JupyterLab extensions add functionality beyond the core system. The Table of Contents extension generates a navigable sidebar from Markdown headings. The Variable Inspector shows all variables and their current values. jupyterlab-lsp adds code completion, hover documentation, and go-to-definition powered by the Python language server. nbdime provides better notebook diffing and merging for git. jupyterlab-git adds a git interface directly in JupyterLab. Install extensions with pip install extension_name, then they appear automatically in JupyterLab.
Interactive widgets with ipywidgets create controls that update outputs dynamically. interact(f, x=(0, 10, 0.1)) creates a slider that calls function f with the slider value and displays the result. This enables parameter exploration without editing code: create a plotting function that takes parameters, wrap it with interact, and adjust parameters visually to see how the plot changes in real time. Widgets include sliders, dropdowns, checkboxes, text inputs, and buttons. For more complex interactive applications, combine widgets with Output widgets and observe patterns for reactive dashboards within notebooks.

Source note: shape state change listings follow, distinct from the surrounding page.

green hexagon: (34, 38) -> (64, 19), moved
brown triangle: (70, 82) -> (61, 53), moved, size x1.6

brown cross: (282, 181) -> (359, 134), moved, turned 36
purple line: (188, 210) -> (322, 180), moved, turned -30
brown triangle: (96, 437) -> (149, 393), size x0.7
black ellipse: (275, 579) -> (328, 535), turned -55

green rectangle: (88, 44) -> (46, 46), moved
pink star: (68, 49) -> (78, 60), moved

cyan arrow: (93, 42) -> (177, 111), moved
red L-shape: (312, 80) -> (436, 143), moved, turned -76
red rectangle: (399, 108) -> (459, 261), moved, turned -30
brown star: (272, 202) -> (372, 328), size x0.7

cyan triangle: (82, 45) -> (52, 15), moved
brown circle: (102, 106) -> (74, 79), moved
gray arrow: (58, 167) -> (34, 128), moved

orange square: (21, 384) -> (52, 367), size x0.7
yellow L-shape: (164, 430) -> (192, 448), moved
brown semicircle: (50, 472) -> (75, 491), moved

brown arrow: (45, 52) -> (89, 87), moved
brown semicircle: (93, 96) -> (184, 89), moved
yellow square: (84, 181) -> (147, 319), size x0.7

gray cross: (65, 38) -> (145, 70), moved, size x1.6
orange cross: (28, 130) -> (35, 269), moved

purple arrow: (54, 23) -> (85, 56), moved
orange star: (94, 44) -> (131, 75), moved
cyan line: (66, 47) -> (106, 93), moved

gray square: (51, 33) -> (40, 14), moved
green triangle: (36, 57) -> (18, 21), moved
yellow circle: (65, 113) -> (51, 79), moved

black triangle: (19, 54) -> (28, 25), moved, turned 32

Step 5: Share and Reproduce Notebooks
Export notebooks to other formats with the File menu or the command line. jupyter nbconvert notebook.ipynb --to html creates a standalone HTML file with all outputs embedded. --to pdf creates a PDF (requires LaTeX installation or use --to webpdf for browser-based conversion). --to slides creates a Reveal.js slide presentation where each cell or cell group becomes a slide. --to script extracts only the code cells as a .py file. HTML export is the most portable format for sharing results with non-technical colleagues.
GitHub renders .ipynb files automatically, so pushing a notebook to a repository makes it viewable by anyone with a browser. For executable sharing, nbviewer.org renders any public notebook URL, and mybinder.org creates a live, executable copy from a GitHub repository. The user clicks a Binder link and gets a running JupyterLab environment with your code, data, and exact dependencies, all without installing anything. Include an environment.yml or requirements.txt in the repository so Binder can recreate your environment.

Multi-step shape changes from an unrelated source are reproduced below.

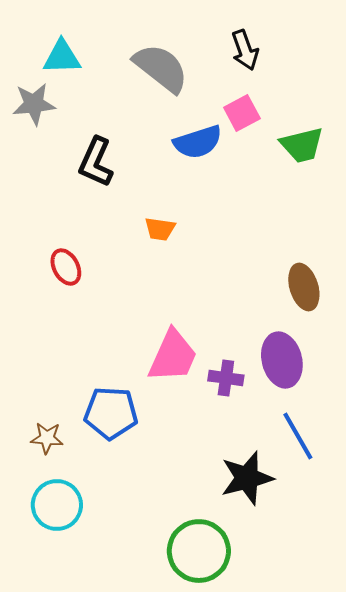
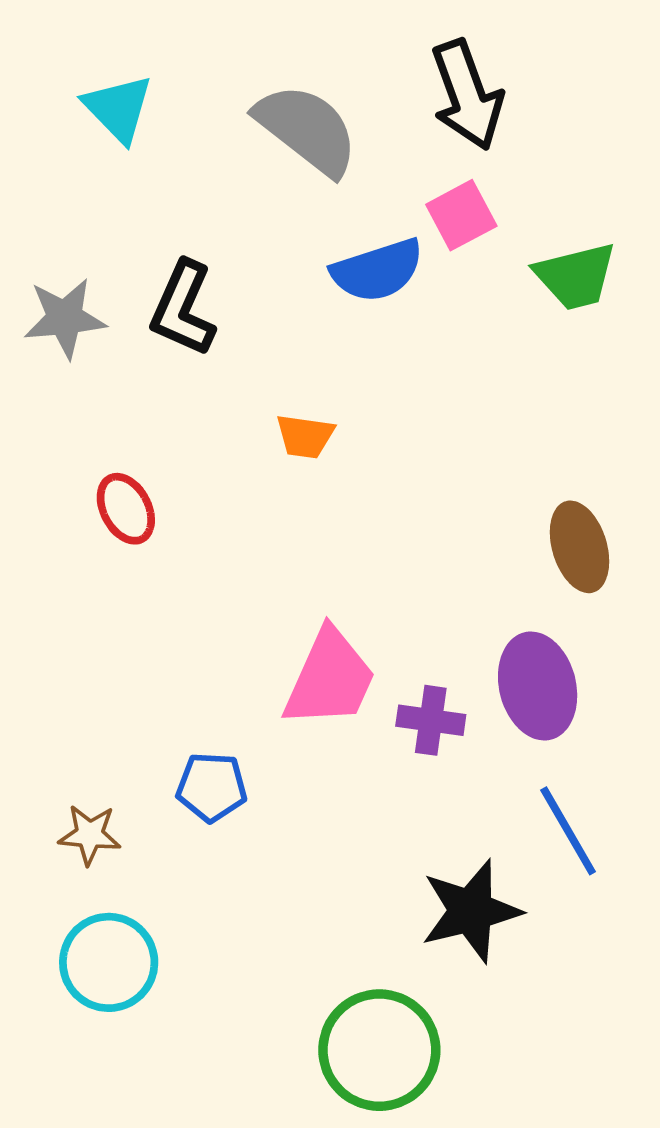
black arrow: (245, 50) -> (467, 95), size x1.4
cyan triangle: (62, 57) -> (118, 108), turned 48
gray star: (34, 104) -> (65, 318), moved
blue pentagon: (111, 413) -> (212, 787), size x0.7

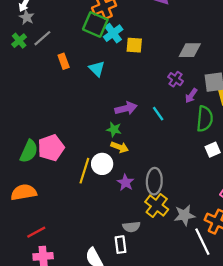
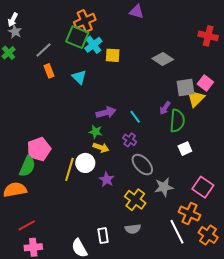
gray line: (42, 38) -> (43, 50), moved
gray diamond: (190, 50) -> (163, 59), turned 35
purple cross: (176, 79) -> (130, 140), moved
purple arrow: (191, 96) -> (165, 108), moved
green semicircle: (29, 151) -> (27, 166), moved
gray ellipse: (154, 181) -> (142, 165), moved, turned -45
gray star: (184, 215) -> (164, 187), moved
gray semicircle: (131, 227) -> (133, 229), moved

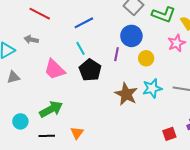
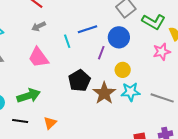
blue line: (84, 23) -> (88, 29), moved
gray arrow: (31, 40) -> (39, 26), moved, turned -48
yellow circle: (146, 58) -> (123, 70), moved
black pentagon: (90, 70) -> (79, 81), moved

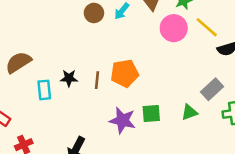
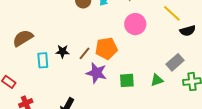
pink circle: (174, 28) -> (135, 24), moved
brown line: (97, 80) -> (85, 53), turned 32
purple star: (122, 120) -> (96, 73), moved

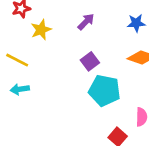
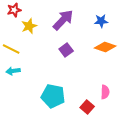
purple arrow: (86, 22) -> (63, 20), size x1.6
cyan pentagon: (104, 90) -> (53, 96), moved

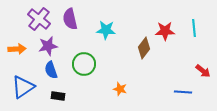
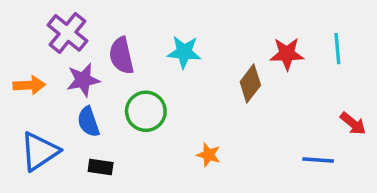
purple semicircle: (70, 19) -> (121, 56), moved

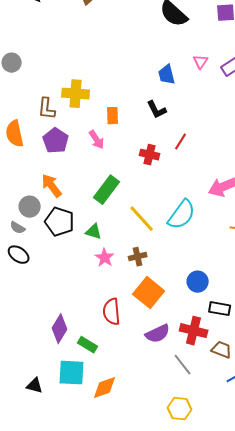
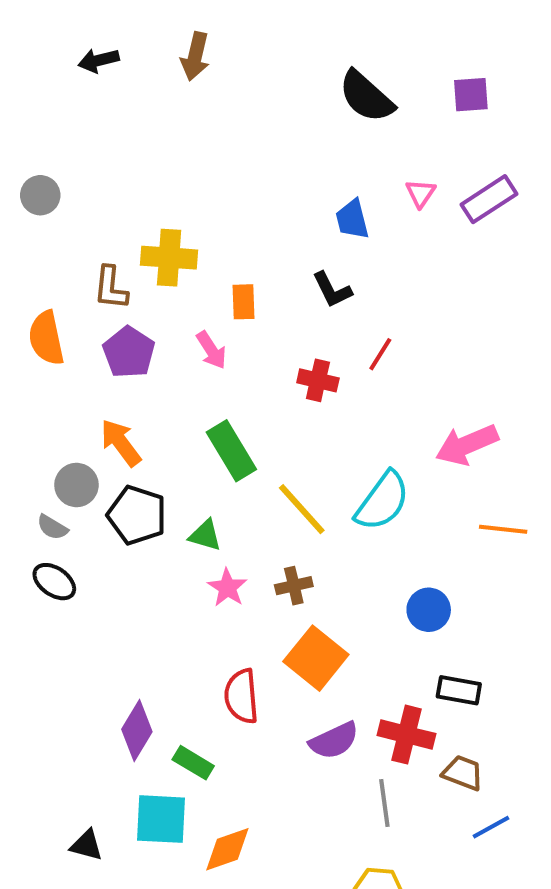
green rectangle: (107, 190) -> (231, 451), turned -68
blue circle: (198, 282) -> (429, 610), moved
gray line: (183, 365) -> (384, 803), turned 30

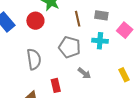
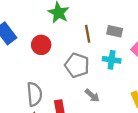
red circle: (35, 21) -> (41, 45), moved
gray semicircle: (34, 59) -> (34, 94), moved

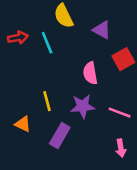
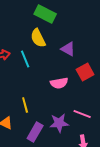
pink semicircle: (90, 73) -> (59, 83), turned -90
purple star: (83, 106) -> (59, 123), moved

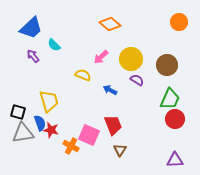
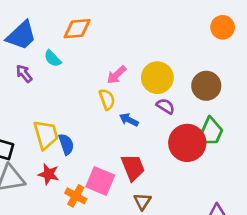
orange diamond: (110, 24) -> (77, 29), moved, turned -45
yellow semicircle: (83, 75) -> (107, 99), moved, turned 49
red circle: (175, 119) -> (187, 143), moved, size x1.4
blue semicircle: (40, 123) -> (66, 144), moved

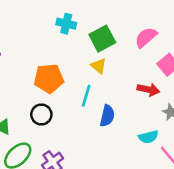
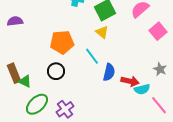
red arrow: (148, 90) -> (130, 81), moved
cyan line: (86, 96) -> (92, 56), turned -54

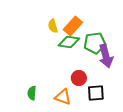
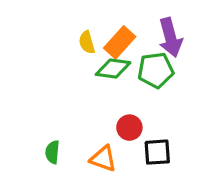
purple arrow: (106, 56) -> (170, 37), moved

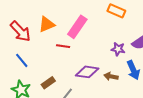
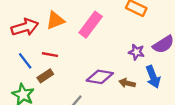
red arrow: (20, 31) -> (25, 27), turned -65
red line: (63, 46) -> (50, 55), moved
brown rectangle: (48, 83) -> (45, 76), moved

Reproducibility best practices prevent the "works on my machine" problem. Always restart the kernel and run all cells before sharing to verify sequential execution. Include a requirements.txt or environment.yml at the top level of your project. Pin package versions (numpy==1.26.4, not just numpy) for exact reproducibility. Avoid absolute paths: use relative paths or environment variables for data locations. Set random seeds where applicable so stochastic results are reproducible. Clear all cell outputs before committing to git to reduce file size and merge conflicts (or configure a pre-commit hook that strips outputs automatically).

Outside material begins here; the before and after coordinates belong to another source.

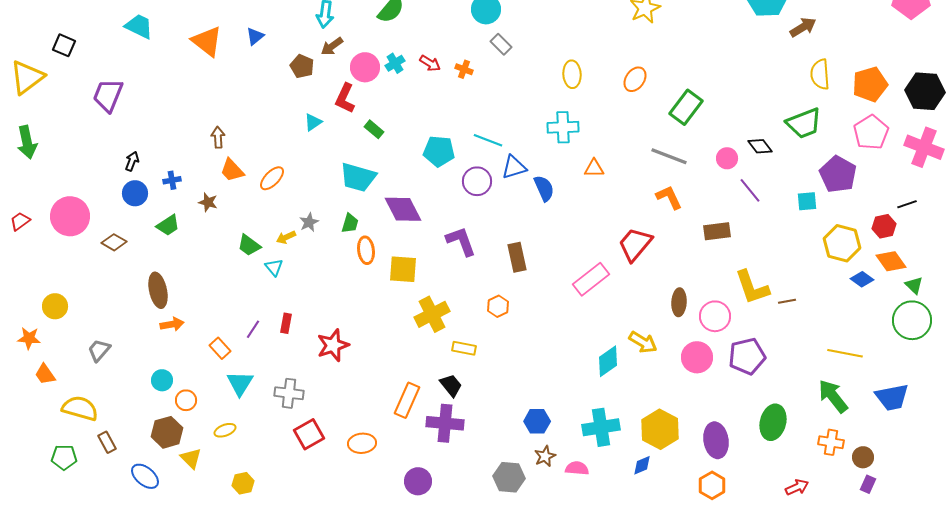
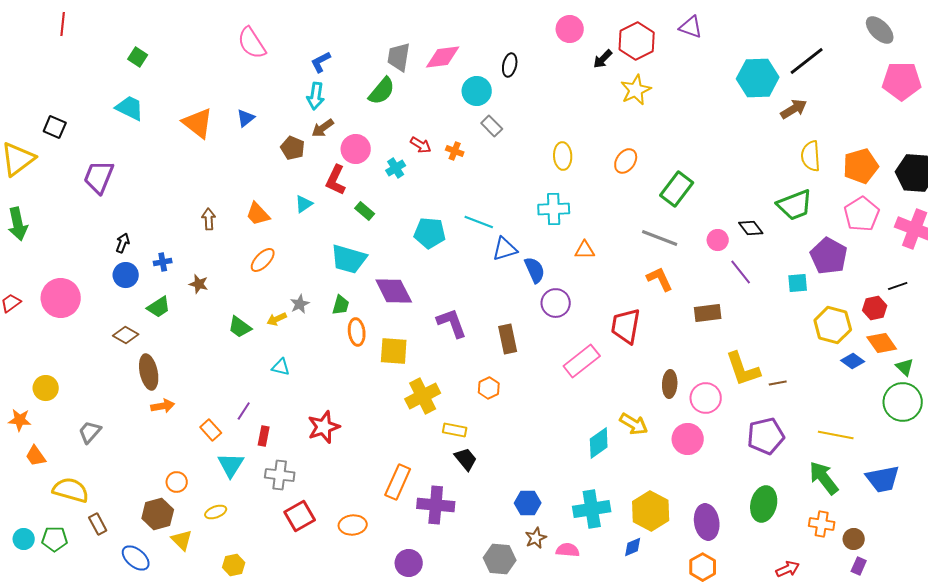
cyan cross: (395, 63) -> (396, 168), moved
orange trapezoid: (232, 170) -> (258, 214), moved
purple circle: (477, 181) -> (556, 303), moved
brown diamond: (114, 242) -> (126, 335), moved
red trapezoid: (635, 244) -> (626, 326), turned -30
cyan triangle: (274, 267) -> (281, 367), moved, turned -36
red rectangle: (286, 323) -> (264, 436), moved
purple pentagon: (747, 356) -> (766, 436), moved
cyan circle: (162, 380) -> (24, 539), moved
black trapezoid: (451, 385) -> (466, 459), moved

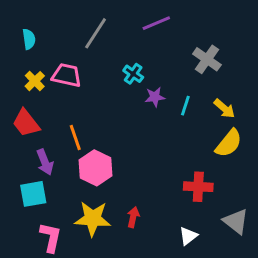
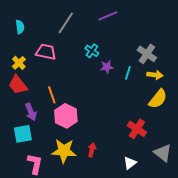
gray cross: (207, 59) -> (147, 54), moved
yellow cross: (35, 81) -> (19, 63), moved
yellow arrow: (224, 109) -> (155, 75), turned -35
red cross: (198, 187) -> (137, 129), turned 30

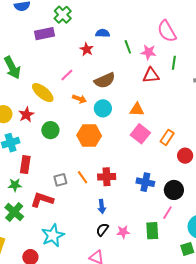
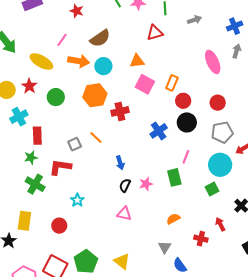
red triangle: (151, 75) -> (155, 33), moved
orange arrow: (79, 99) -> (79, 61), size x1.5
red circle: (185, 156) -> (183, 101), moved
red cross: (107, 177) -> (120, 111), moved
blue cross: (145, 182) -> (159, 131), turned -36
black circle: (174, 190) -> (187, 122), moved
cyan star: (53, 235) -> (77, 200), size x0.6

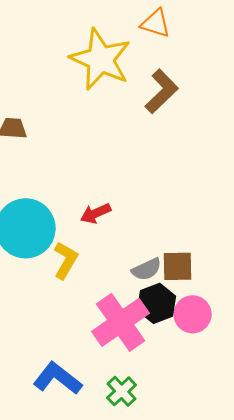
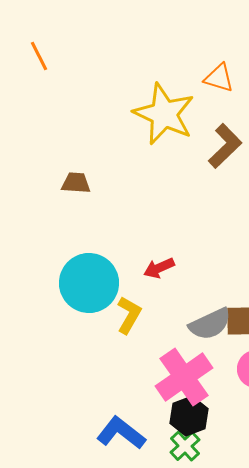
gray semicircle: (147, 269) -> (210, 324), size x1.4
black hexagon: (157, 303) -> (189, 416), moved

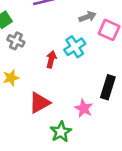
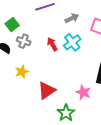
gray arrow: (87, 17) -> (72, 18), moved
red arrow: (51, 59) -> (52, 44), moved, turned -40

For production-quality analysis that outgrows a single notebook, refactor reusable code into Python modules (.py files) and import them from the notebook. The notebook becomes a thin orchestration layer: import functions from your module, call them with parameters, display results. This separation keeps the notebook readable, makes the analysis code testable with standard unit test frameworks, and allows the same analysis functions to be used in batch processing scripts, web services, or other notebooks without copy-pasting code.
Jupyter notebooks are most powerful when structured as linear, top-to-bottom documents that mix code, output, and explanation. Always verify reproducibility by restarting the kernel and running all cells before sharing.